Enameloid-bound δ 15 N reveals large trophic separation among Late Cretaceous sharks in the northern Gulf of Mexico.

The nitrogen isotopic composition ( 15 N/ 14 N ratio, or δ 15 N) of enameloid-bound organic matter (δ 15 N EB ) in shark teeth was recently developed to investigate the biogeochemistry and trophic structures (i.e., food webs) of the ancient ocean. Using δ 15 N EB , we present the first nitrogen isotopic evidence for trophic differences between shark taxa from a single fossil locality. We analyze the teeth of four taxa (Meristodonoides, Ptychodus, Scapanorhynchus, and Squalicorax) from the Late Cretaceous (83-84 Ma) Trussells Creek site in Alabama, USA, and compare the N isotopic findings with predictions from tooth morphology, the traditional method for inferring shark paleo-diets. Our δ 15 N EB data indicate two distinct trophic groups, with averages separated by 6.1 ± 2.1‰. The lower group consists of Meristodonoides and Ptychodus, and the higher group consists of Scapanorhynchus and Squalicorax (i.e., lamniforms). This δ 15 N EB difference indicates a 1.5 ± 0.5 trophic-level separation between the two groups, a finding that is in line with paleontological predictions of a higher trophic level for these lamniforms over Meristodonoides and Ptychodus.
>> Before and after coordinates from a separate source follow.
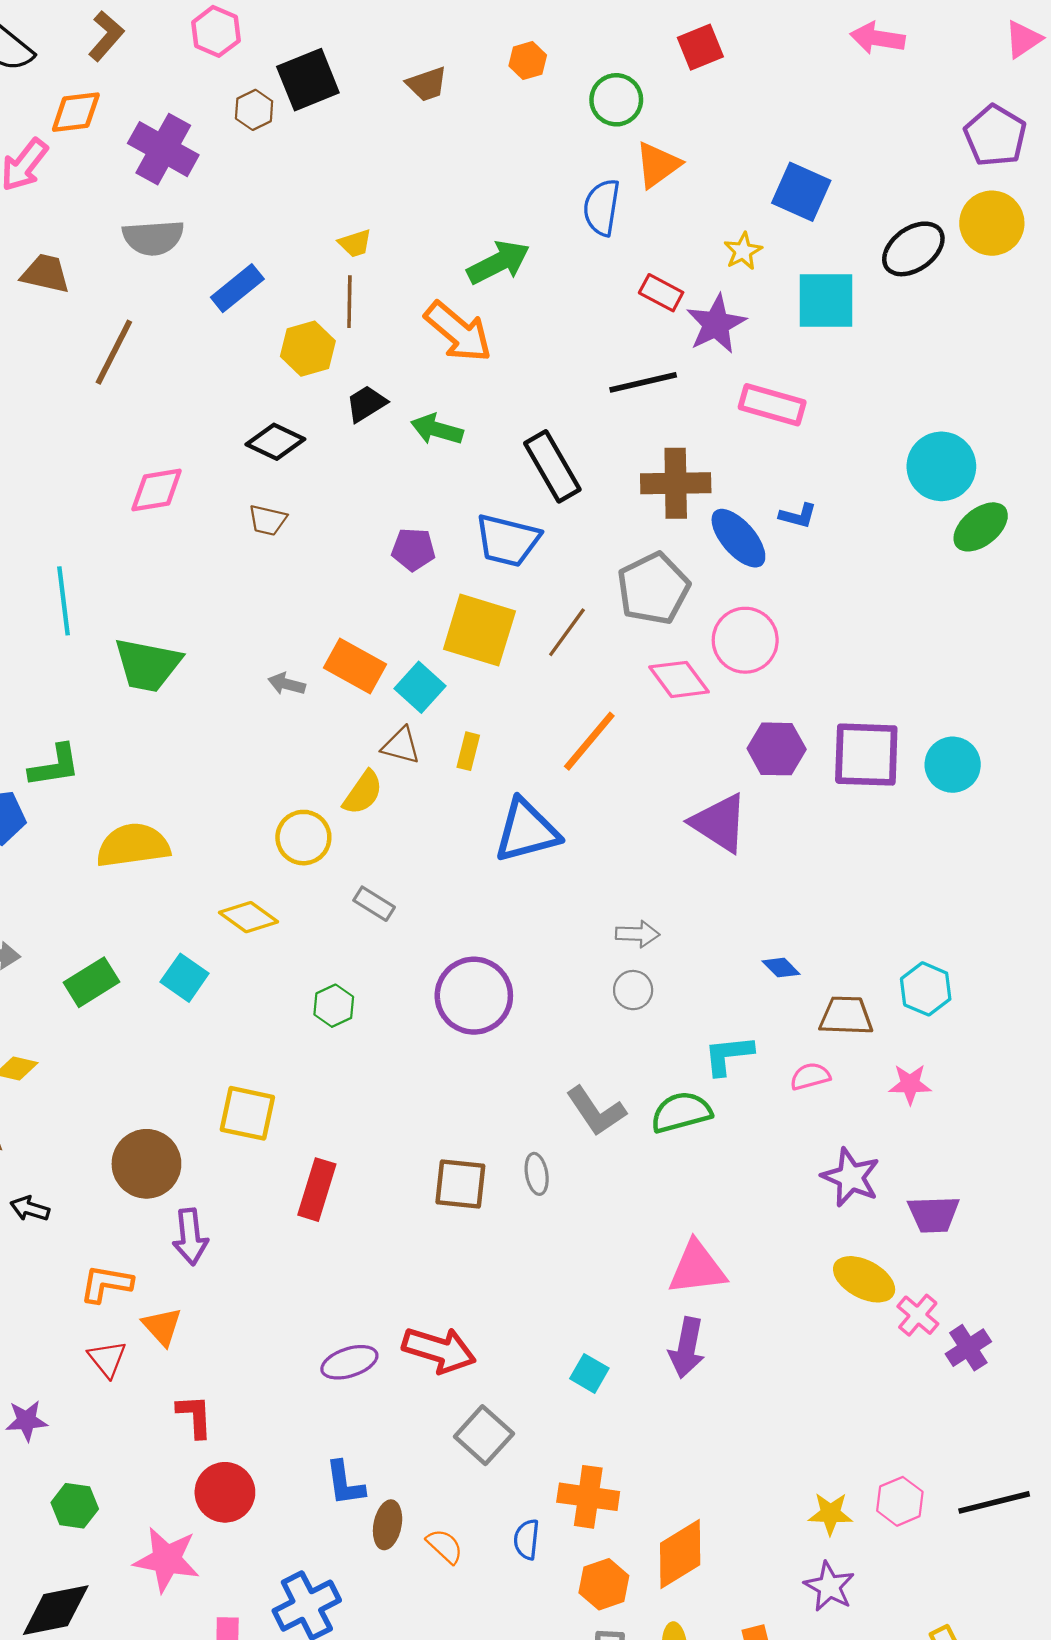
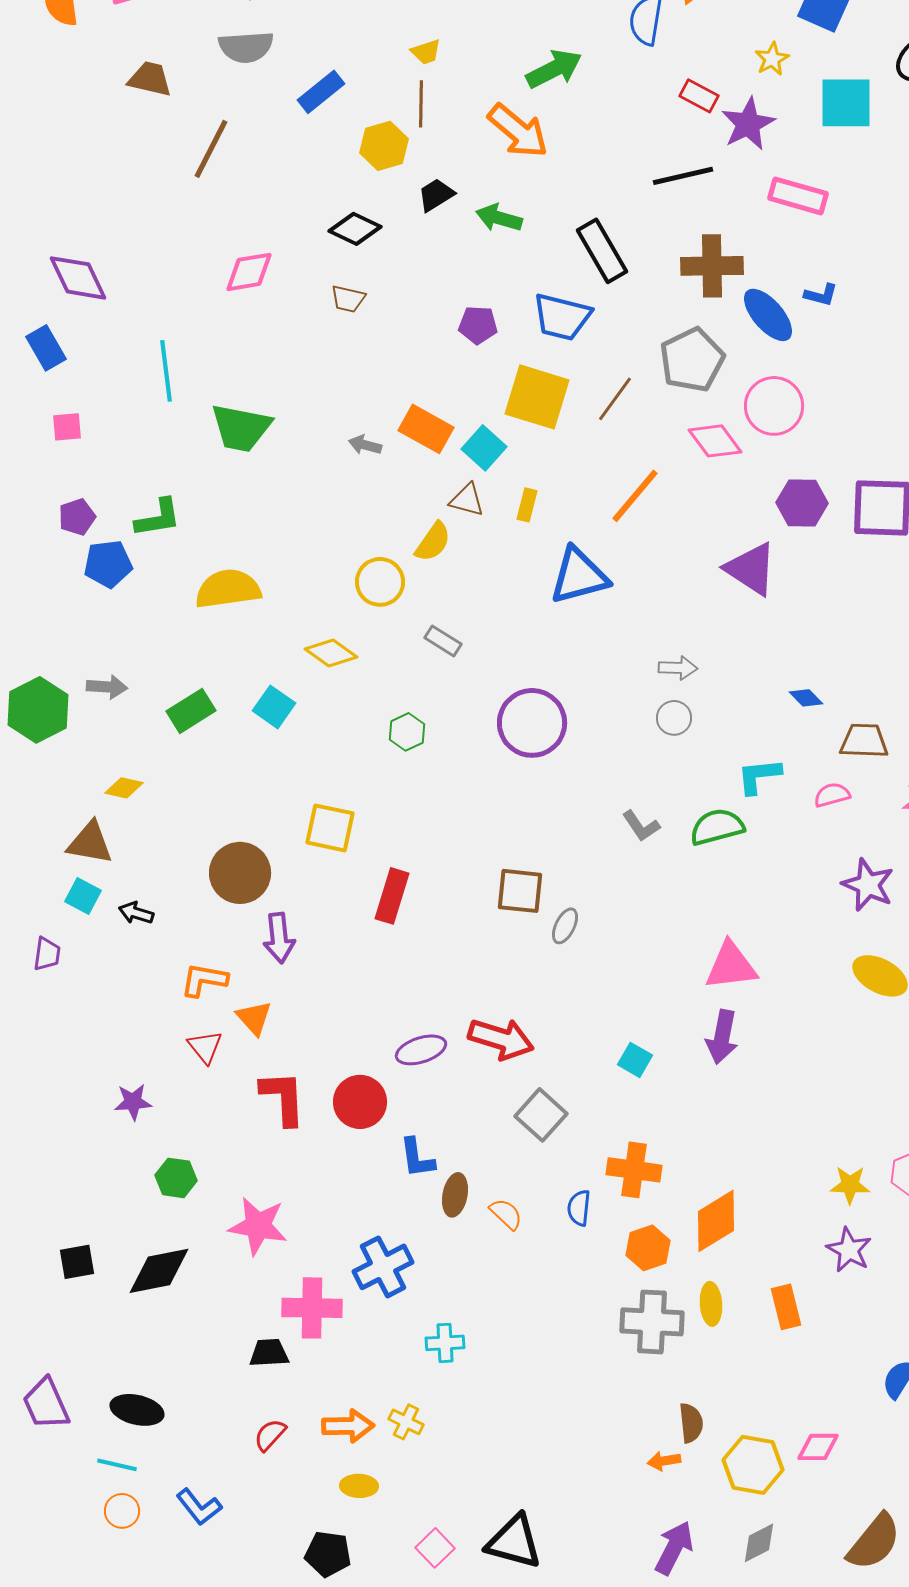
gray L-shape: (596, 1111) -> (641, 826), size x0.7
gray ellipse: (537, 1174) -> (565, 926), moved, turned 36
red L-shape: (195, 1416) -> (283, 1098), size x1.4
red circle: (225, 1492) -> (360, 1102), moved

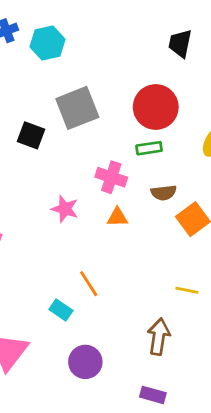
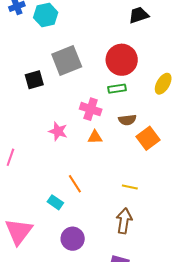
black trapezoid: (180, 43) -> (139, 15), turned 60
black square: (31, 135) -> (34, 80), turned -36
yellow line: (187, 290) -> (130, 187), moved

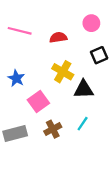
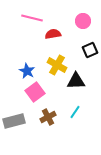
pink line: (20, 31) -> (32, 18), moved
blue star: (16, 78) -> (27, 71), moved

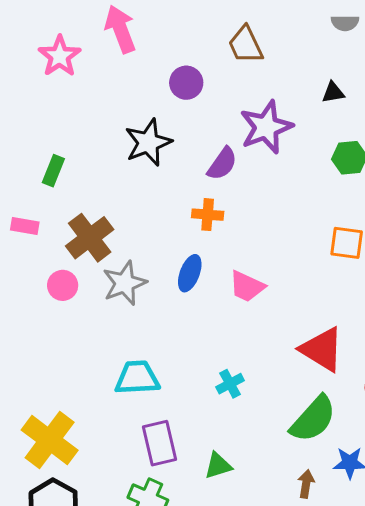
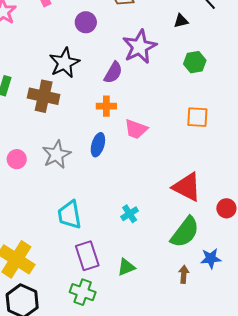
brown cross: (90, 238) -> (44, 96), moved, turned -36
pink trapezoid: (247, 286) -> (136, 129), moved
cyan trapezoid: (137, 378) -> (70, 215), turned -92

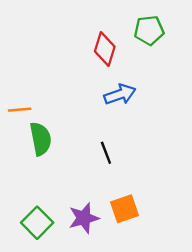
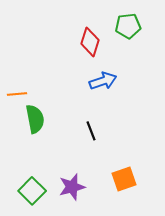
orange square: (125, 209) -> (124, 179), moved

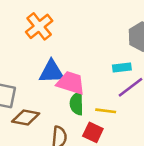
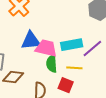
cyan rectangle: (122, 67) -> (72, 45), moved, size x1.5

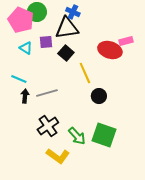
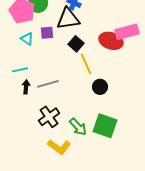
pink rectangle: (126, 41) -> (127, 32), size x1.6
black square: (66, 53) -> (76, 44), moved
cyan line: (19, 79) -> (20, 70), turned -35

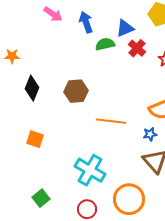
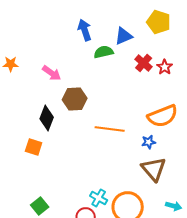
pink arrow: (53, 14) -> (52, 73), moved
red cross: (137, 48) -> (144, 63), moved
black diamond: (32, 88) -> (47, 118), moved
cyan cross: (90, 170) -> (99, 198), moved, size x0.6

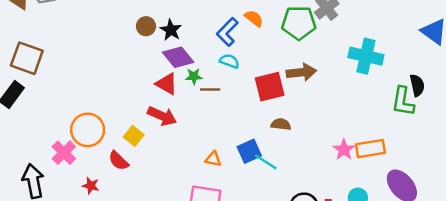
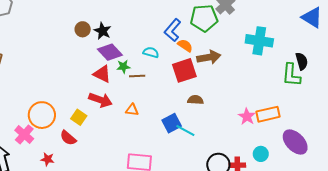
orange semicircle: (254, 18) -> (185, 46), moved
blue L-shape: (227, 32) -> (173, 30), moved
orange triangle: (213, 159) -> (132, 110), moved

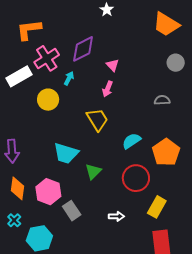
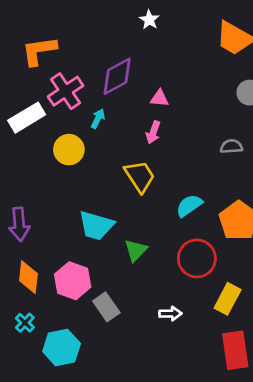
pink triangle: (112, 65) -> (159, 98), turned -40

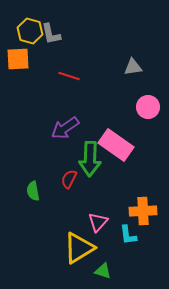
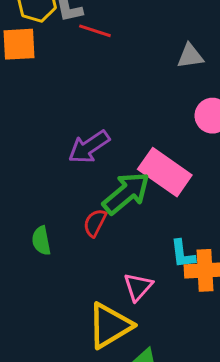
red line: (69, 76) -> (95, 31), moved
green arrow: (90, 159) -> (126, 193), turned -132
cyan L-shape: (128, 235) -> (183, 254), moved

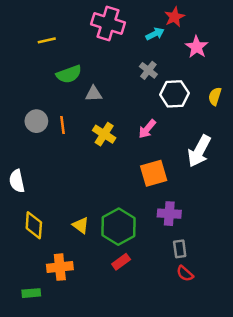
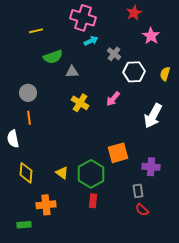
cyan arrow: (155, 34) -> (91, 41), moved
orange line: (62, 125) -> (29, 118), moved
orange square: (154, 173) -> (118, 153), moved
purple cross: (169, 214) -> (151, 167), moved
red rectangle: (121, 262) -> (93, 201), turned -48

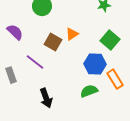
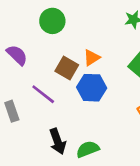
blue hexagon: (95, 64) -> (92, 88), moved
green semicircle: (89, 91) -> (88, 149), moved

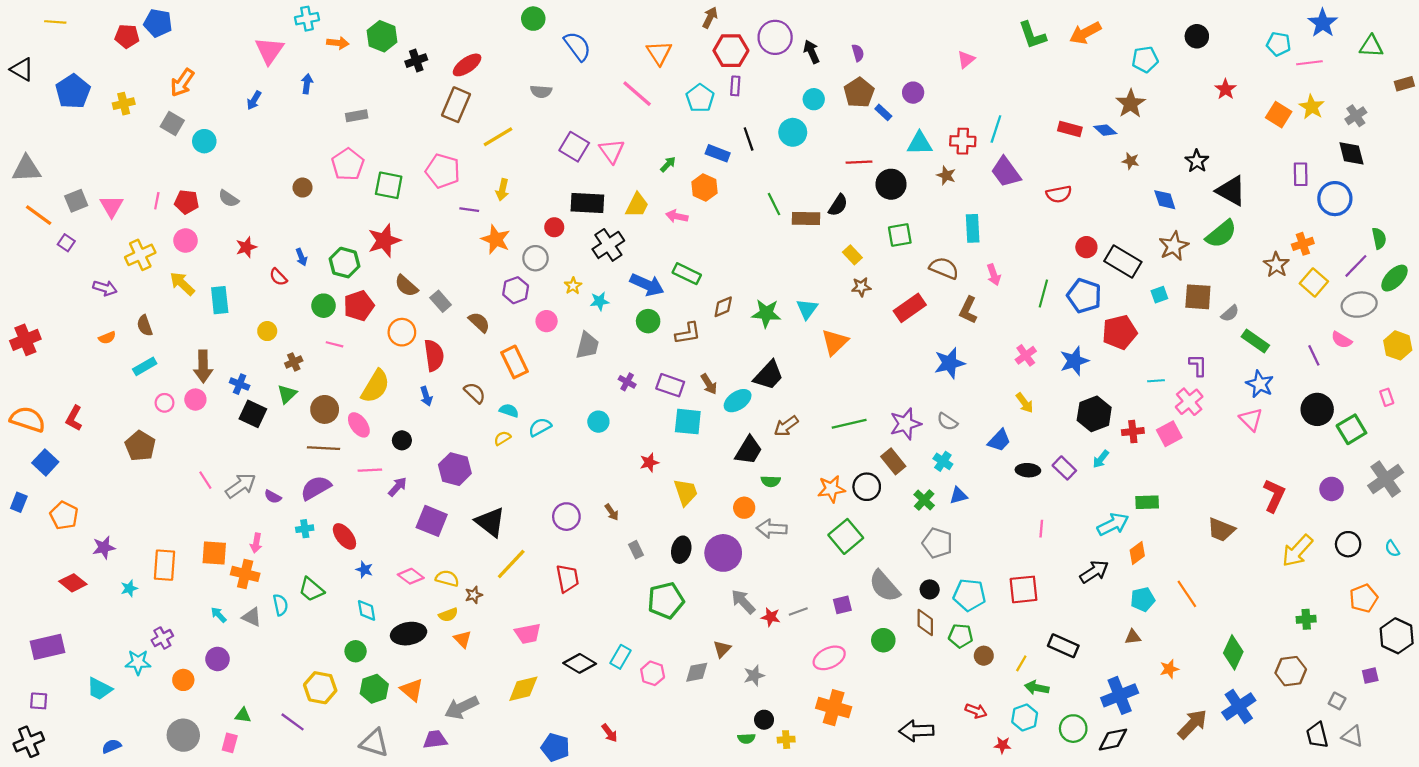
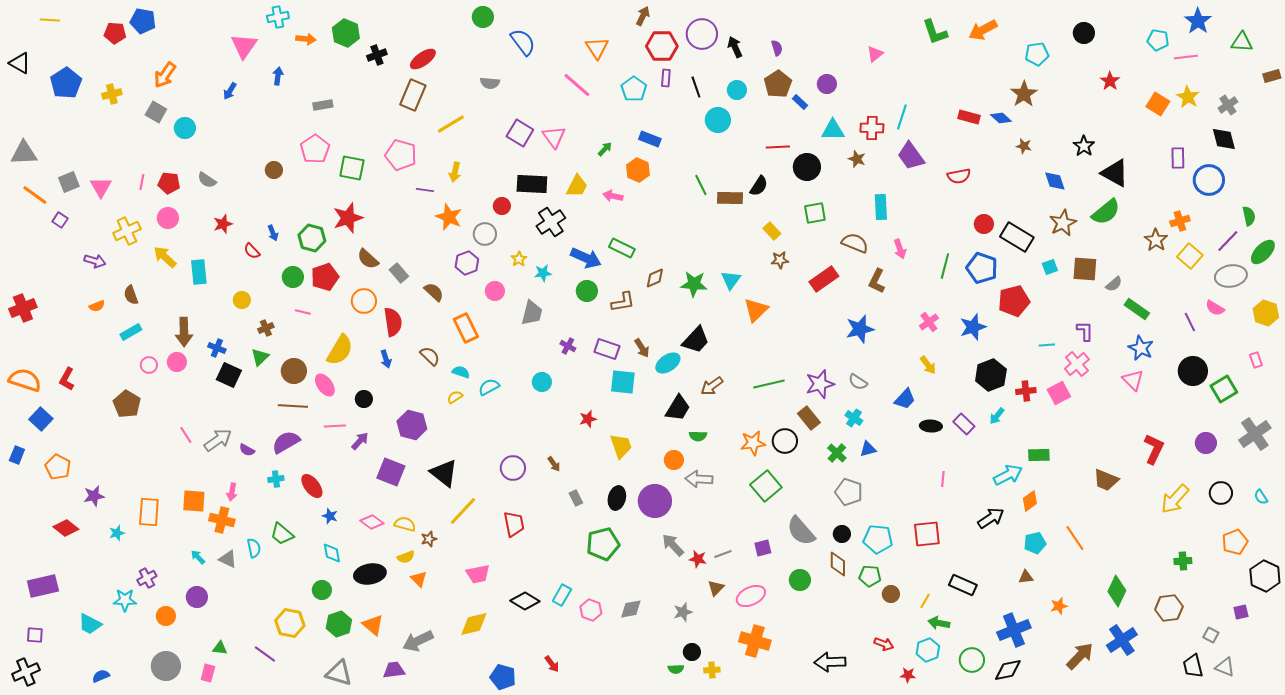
black line: (749, 139) -> (696, 87), moved
brown triangle: (722, 649) -> (716, 588), moved

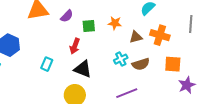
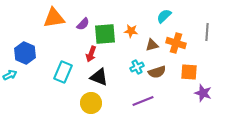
green square: (89, 26) -> (105, 34), size x1.6
cyan rectangle: (47, 64) -> (63, 72), size x1.5
purple star: (187, 85) -> (203, 93), turned -30

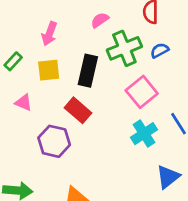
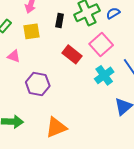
black rectangle: (88, 71) -> (60, 20), moved, size x0.6
red rectangle: (78, 110) -> (72, 54), moved

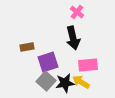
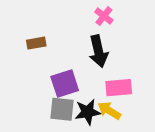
brown rectangle: (27, 47) -> (36, 43), moved
gray square: (46, 81) -> (62, 109), turned -36

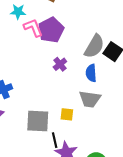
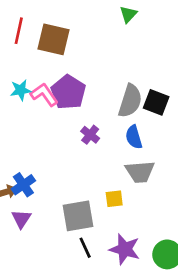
cyan star: (18, 12) -> (21, 90), moved
black line: (55, 140) -> (85, 248), moved

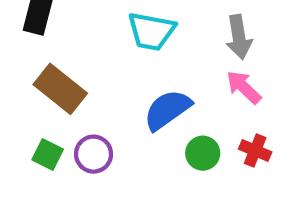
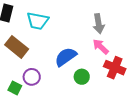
cyan trapezoid: (151, 31) -> (38, 21), moved
red cross: (255, 150) -> (115, 68), moved, size x1.5
green square: (48, 154) -> (15, 88), moved

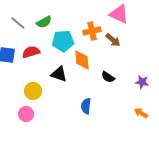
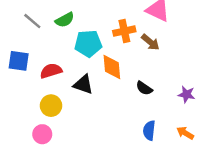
red semicircle: (31, 52) -> (51, 71), moved
blue semicircle: (86, 106) -> (149, 130), moved

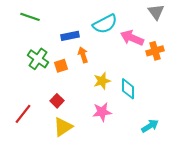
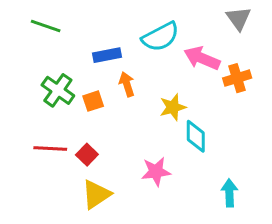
yellow star: (102, 81) -> (173, 107), moved
red line: (23, 114) -> (50, 149), moved, turned 55
cyan arrow: (150, 126) -> (229, 193), turned -60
However, the δ 15 N EB of Meristodonoides is lower than suggested by tooth morphology, although consistent with mechanical tests suggesting that higher trophic-level bony fishes were not a major component of their diet. Further, δ 15 N EB indicates that the two sampled lamniform taxa fed at similar trophic levels despite their different inferred tooth functions. These two findings suggest that tooth morphology alone may not always be a sufficient indicator of dietary niche. The large trophic separation revealed by the δ 15 N EB offset leaves open the possibility that higher trophic-level lamniforms, such as those measured here, preyed upon smaller, lower trophic-level sharks like Meristodonoides.